The number of known members of the family Parvoviridae is rapidly expanding [10]. At present, there are 26 parvovirus genera, and their members have been discovered in a wide range of animal host species from insects to humans. In spite of this, the first fish-origin parvovirus (a disease-causing tilapia parvovirus from an intensively aquafarmed tilapia fish [6] for human consumption) was not reported until 2019.

This study represents the second detection and characterization of a novel parvovirus from faecal specimens of a freshwater fish, zander. According to the species demarcation criteria of the International Committee on Taxonomy of Viruses (ICTV) Parvoviridae Study Group, two parvoviruses have to share >85% aa sequence identity in the NS1 protein to belong to the same species [4]. In addition, all parvoviruses in a genus should be monophyletic and encode NS1 proteins that are >30% identical to each other at the amino acid sequence level [4]. Following these rules, since the parvovirus from zander described here has less than 30% aa identity in the NS1 protein to any presently known parvovirus NS1 proteins, it potentially represents a new genus and a new species in the family Parvoviridae. While the tilapia parvovirus is a member of the subfamily Hamaparvovirinae, the novel parvovirus from zander belongs to another parvovirus subfamily, Parvovirinae.

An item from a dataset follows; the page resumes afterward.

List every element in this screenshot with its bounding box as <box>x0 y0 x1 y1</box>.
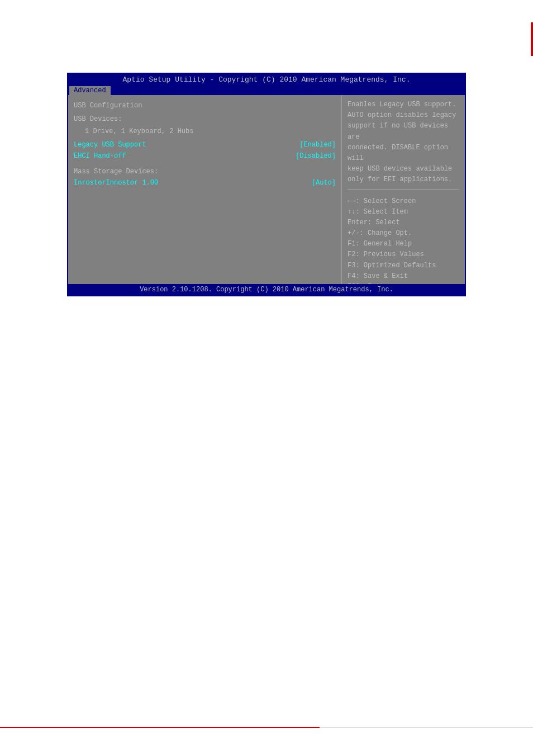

Although this parvovirus was identified in faecal samples from zander, the host from which this novel virus originated remains unknown. While we could detect it in more than one faecal specimen from zander, we cannot exclude the possibility of a dietary origin of the virus. The pathogenicity and impact of this novel virus on aquafarming should be investigated in further studies, especially in the light of the fact that tilapia parvovirus causes disease in fish [6, 8]. It should also be noted, that one of the parvovirus-positive faecal specimen (M7) from zander also contained a potentially novel fish-origin picornavirus (family Picornaviridae) [7] as a co-infection.

Systematic investigation of samples collected from aquatic animals is necessary to explore the genetic diversity of fish-origin parvoviruses and to identify potential disease-causing pathogens.